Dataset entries
[Start of section]

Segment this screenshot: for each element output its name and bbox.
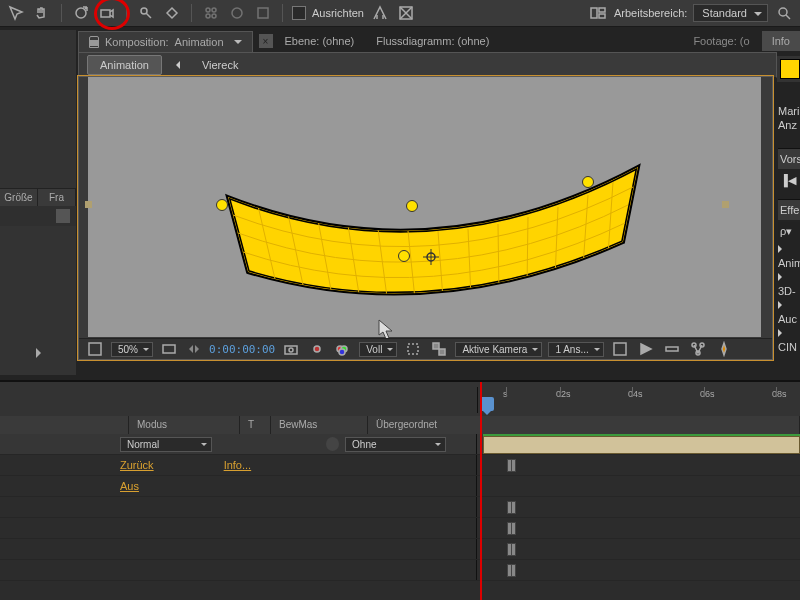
color-swatch[interactable] bbox=[780, 59, 800, 79]
pickwhip-icon[interactable] bbox=[326, 437, 339, 451]
first-frame-icon[interactable]: ▐◀ bbox=[778, 169, 800, 191]
tab-composition[interactable]: Komposition: Animation bbox=[78, 31, 253, 52]
keyframe-icon[interactable] bbox=[507, 459, 516, 470]
snap-a-icon[interactable] bbox=[370, 3, 390, 23]
tool-grid-b-icon[interactable] bbox=[227, 3, 247, 23]
parent-dropdown[interactable]: Ohne bbox=[345, 437, 446, 452]
aspect-icon[interactable] bbox=[159, 339, 179, 359]
puppet-pin[interactable] bbox=[398, 250, 410, 262]
col-bewmas[interactable]: BewMas bbox=[271, 416, 368, 434]
snap-b-icon[interactable] bbox=[396, 3, 416, 23]
align-checkbox[interactable] bbox=[292, 6, 306, 20]
puppet-pin[interactable] bbox=[406, 200, 418, 212]
viewer-footer: 50% 0:00:00:00 Voll Aktive Kamera 1 Ans.… bbox=[79, 338, 772, 359]
col-trackmatte-t[interactable]: T bbox=[240, 416, 271, 434]
next-frame-icon[interactable] bbox=[195, 345, 203, 353]
current-timecode[interactable]: 0:00:00:00 bbox=[209, 343, 275, 356]
layer-handle[interactable] bbox=[722, 201, 729, 208]
breadcrumb-animation[interactable]: Animation bbox=[87, 55, 162, 75]
svg-point-7 bbox=[232, 8, 242, 18]
roi-icon[interactable] bbox=[403, 339, 423, 359]
fast-preview-icon[interactable] bbox=[636, 339, 656, 359]
layer-handle[interactable] bbox=[85, 201, 92, 208]
tool-pin-options-icon[interactable] bbox=[162, 3, 182, 23]
col-mode[interactable]: Modus bbox=[129, 416, 240, 434]
svg-rect-34 bbox=[285, 346, 297, 354]
snapshot-icon[interactable] bbox=[281, 339, 301, 359]
tool-grid-c-icon[interactable] bbox=[253, 3, 273, 23]
keyframe-icon[interactable] bbox=[507, 564, 516, 575]
always-preview-icon[interactable] bbox=[85, 339, 105, 359]
exposure-icon[interactable] bbox=[714, 339, 734, 359]
playhead-icon[interactable] bbox=[480, 397, 494, 411]
col-framerate[interactable]: Fra bbox=[38, 189, 76, 207]
parent-value: Ohne bbox=[352, 439, 376, 450]
tool-selection-icon[interactable] bbox=[6, 3, 26, 23]
property-row[interactable] bbox=[0, 497, 800, 518]
px-aspect-icon[interactable] bbox=[610, 339, 630, 359]
breadcrumb-viereck[interactable]: Viereck bbox=[190, 56, 250, 74]
blend-mode-dropdown[interactable]: Normal bbox=[120, 437, 212, 452]
flowchart-icon[interactable] bbox=[56, 209, 70, 223]
tool-camera-icon[interactable] bbox=[97, 3, 117, 23]
project-row[interactable] bbox=[0, 206, 76, 226]
time-ruler[interactable]: s 02s 04s 06s 08s bbox=[477, 387, 800, 413]
project-panel: Größe Fra bbox=[0, 30, 76, 375]
puppet-pin[interactable] bbox=[216, 199, 228, 211]
lock-icon[interactable] bbox=[89, 36, 99, 48]
info-swatch-panel bbox=[777, 56, 800, 82]
col-parent[interactable]: Übergeordnet bbox=[368, 416, 800, 434]
camera-dropdown[interactable]: Aktive Kamera bbox=[455, 342, 542, 357]
views-dropdown[interactable]: 1 Ans... bbox=[548, 342, 603, 357]
layer-row[interactable]: Normal Ohne bbox=[0, 434, 800, 455]
tab-layer[interactable]: Ebene: (ohne) bbox=[275, 31, 365, 51]
tool-puppet-pin-icon[interactable] bbox=[136, 3, 156, 23]
property-row[interactable] bbox=[0, 539, 800, 560]
property-row[interactable]: Zurück Info... bbox=[0, 455, 800, 476]
link-info[interactable]: Info... bbox=[224, 459, 252, 471]
tool-rotate-icon[interactable] bbox=[71, 3, 91, 23]
fx-group-3d[interactable]: 3D- bbox=[778, 270, 800, 298]
tab-menu-icon[interactable] bbox=[234, 40, 242, 48]
transparency-grid-icon[interactable] bbox=[429, 339, 449, 359]
col-size[interactable]: Größe bbox=[0, 189, 38, 207]
show-snapshot-icon[interactable] bbox=[307, 339, 327, 359]
property-row[interactable]: Aus bbox=[0, 476, 800, 497]
tab-footage[interactable]: Footage: (o bbox=[683, 31, 759, 51]
canvas[interactable] bbox=[88, 77, 761, 337]
fx-group-cineware[interactable]: CIN bbox=[778, 326, 800, 354]
tool-grid-a-icon[interactable] bbox=[201, 3, 221, 23]
effects-search[interactable]: ρ▾ bbox=[778, 222, 800, 240]
keyframe-icon[interactable] bbox=[507, 522, 516, 533]
property-row[interactable] bbox=[0, 518, 800, 539]
tab-info[interactable]: Info bbox=[762, 31, 800, 51]
keyframe-icon[interactable] bbox=[507, 543, 516, 554]
fx-group-audio[interactable]: Auc bbox=[778, 298, 800, 326]
right-sidebar: Mario Anz Vors ▐◀ Effe ρ▾ Anim 3D- Auc C… bbox=[778, 104, 800, 354]
search-icon[interactable] bbox=[774, 3, 794, 23]
channel-icon[interactable] bbox=[333, 339, 353, 359]
composition-viewer[interactable]: 50% 0:00:00:00 Voll Aktive Kamera 1 Ans.… bbox=[78, 76, 773, 360]
panel-preview-header[interactable]: Vors bbox=[778, 148, 800, 169]
zoom-dropdown[interactable]: 50% bbox=[111, 342, 153, 357]
workspace-dropdown[interactable]: Standard bbox=[693, 4, 768, 22]
tool-hand-icon[interactable] bbox=[32, 3, 52, 23]
puppet-pin[interactable] bbox=[582, 176, 594, 188]
panel-effects-header[interactable]: Effe bbox=[778, 199, 800, 220]
playhead-line[interactable] bbox=[480, 382, 482, 600]
tab-close-icon[interactable]: × bbox=[259, 34, 273, 48]
property-row[interactable] bbox=[0, 560, 800, 581]
prev-frame-icon[interactable] bbox=[185, 345, 193, 353]
expand-arrow-icon[interactable] bbox=[36, 348, 46, 358]
fx-group-animation[interactable]: Anim bbox=[778, 242, 800, 270]
link-back[interactable]: Zurück bbox=[120, 459, 154, 471]
keyframe-icon[interactable] bbox=[507, 501, 516, 512]
layer-duration-bar[interactable] bbox=[483, 436, 800, 454]
layout-icon[interactable] bbox=[588, 3, 608, 23]
timeline-icon[interactable] bbox=[662, 339, 682, 359]
layer-track[interactable] bbox=[477, 434, 800, 454]
tab-flowchart[interactable]: Flussdiagramm: (ohne) bbox=[366, 31, 499, 51]
resolution-dropdown[interactable]: Voll bbox=[359, 342, 397, 357]
link-off[interactable]: Aus bbox=[120, 480, 139, 492]
comp-flowchart-icon[interactable] bbox=[688, 339, 708, 359]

[End of section]

Find the lines above with the word "Voll". Copy them out.

viewer-footer: 50% 0:00:00:00 Voll Aktive Kamera 1 Ans.… bbox=[79, 338, 772, 359]
composition-viewer[interactable]: 50% 0:00:00:00 Voll Aktive Kamera 1 Ans.… bbox=[78, 76, 773, 360]
resolution-dropdown[interactable]: Voll bbox=[359, 342, 397, 357]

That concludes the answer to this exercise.